Make sure you know the effect of the TWIN PULSES setting, which you will need to understand later when you explore the refractory period. Use a brief pulse DURATION and an interpulse DELAY of about 20 msec. (The oscilloscope sweep must be slow enough to see both of the twin pulses). Vary the DELAY to see how the time between the pair of pulses changes.

Two points of caution:
(1) Do not use the MOD setting of the Stimulus switch, since it requires an external modulating signal that you are not providing.
(2) Do not have the values of Delay plus Duration exceed 50% of the time between pulses. The time between pulses is determined by the Frequency control. For example, at a frequency of 20 pulses per second, there are 50 msec between pulses. The pulse duration plus delay should not exceed 50% of this period, or 25 msec. If the duration were 1 msec, the delay should not be more than 24 msec.

Synchronizing and stimulus pulses for twin-pulse setting

When you restore connections to use for the rest of the experiment, you should leave the trigger settings as they are. You will need to:

disconnect the stimulator's output terminals from the patch panel (you are finished with that cable),

move the stimulator next to the baseplate,

turn off the oscilloscope's CH2 and turn on CH1 if it is not already on, and

check that the CH1 side of the patch panel is connected to the output of the DAM50 preamplifier (long red cable).

You should also reset the stimulator initially for

regular (not twin) pulses,

a low frequency,

brief delay,

brief duration, and

low voltage.

You will later increase the voltage and/or duration as you watch the nerve's response.

View the video:
Giant Axons in the Earthworm Nerve Cord

3. Dissection.

WARNING: It is extremely dry in the laboratory, and an exposed nerve cord will very rapidly become a non-living string. MOISTEN THE NERVE CORD FREQUENTLY!!! Do this more often than you think is necessary.

Before beginning the dissection, make or acquire a fine glass rod with a delicate point or hook. Use the rod for probing or lifting the nerve cord. Do not pinch the cord with forceps.

Anesthesia. Obtain an earthworm and place it in the ethanol solution provided, to anesthetize it. Earthworm anesthesia is a problem: dilute alcohol acts very slowly, and often leaves a squiggling worm that is difficult to dissect, while concentrated alcohol "pickles" the outside of the worm, knocking out the responses of touch receptors and threatening the response of the giant fibers. Use the minimum anesthesia you can tolerate; it is really for you, not for the worm (which is too simple to care).

After suitable anesthesia, rinse the worm in tap water and allow the excess to drain off. Pin out the worm dorsal side up on a flat dissecting dish placed on the stage of your microscope (check that the worm is in the field of view). Place pins only in the middle zone of the worm where you intend to open an incision. Insert the pins at very shallow angles so that they do not get in the way of your dissecting tools.

With forceps and scissors (not a scalpel), open an incision and extend it an inch or two in each direction. Use the pins to keep the incision open, and flush out the body cavity from time to time with saline. The accompanying figures will help you identify the nerve cord and other internal structures.

Free the cord from its lateral and ventral connections until it can be lifted slightly above the pool of saline (a few centimeters of freed nerve will be long enough). Tilt the dish with a small ball of tackiwax so the saline collects away from the worm.

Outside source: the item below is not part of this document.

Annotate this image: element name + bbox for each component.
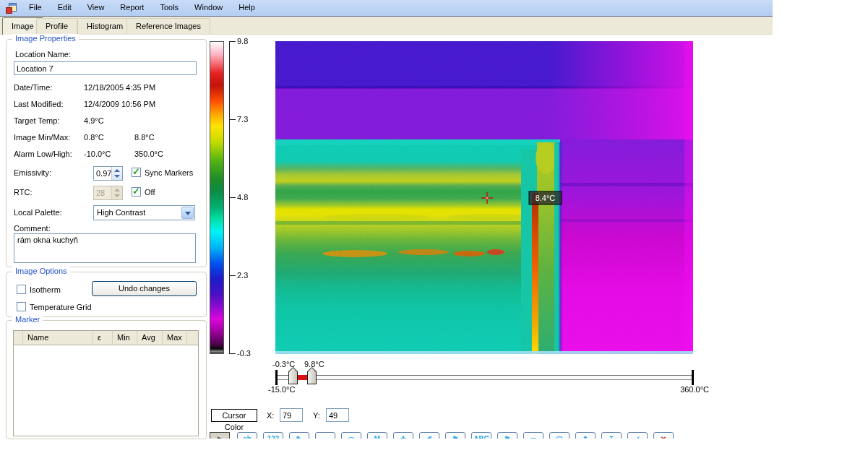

Place the recording electrodes. Start by grounding the preparation: clip one end of an alligator clip lead to one of the dissecting pins (pick one that is out of the way). Clip the other alligator clip to the white (ground) binding post of the amplifier's input block. Then clamp hook electrodes in a micromanipulator (firmly!) and lower the manipulator so that the hooks can be placed under the nerve cord. Use your glass probe to help ease the nerve cord onto both electrodes, and then raise the electrodes to bring the nerve above the saline. Blot or blow away the curtain of saline that clings between the wires of the electrode. Turn on your preamp and audio monitor, and you should hear some spontaneous activity in (non-giant) motor units. Remember to moisten the exposed cord frequently.

Capturing Oscilloscope Screenshots

4. Experiments.

Mechanical stimulation

Touch or stroke the anterior and posterior ends of the worm with the blunt tip of your glass rod. Are there any large spikes in response? If so, can you distinguish the median and lateral units, based on which end of the worm must be stimulated to elicit them? When you first are exploring for spikes, you will find it helpful to change the trigger menu's Source to CH 1 and adjust the trigger Level knob so that the baseline noise itself triggers sweeps (you can also force sweeps by changing the trigger menu's Sweep setting to Auto). If you find spikes, readjust the trigger Level knob so that large spikes trigger the sweeps. Capture and save a screenshot of one or two examples of the giant spikes (or of ordinary spontaneous spikes if you don't elicit responses in the giants).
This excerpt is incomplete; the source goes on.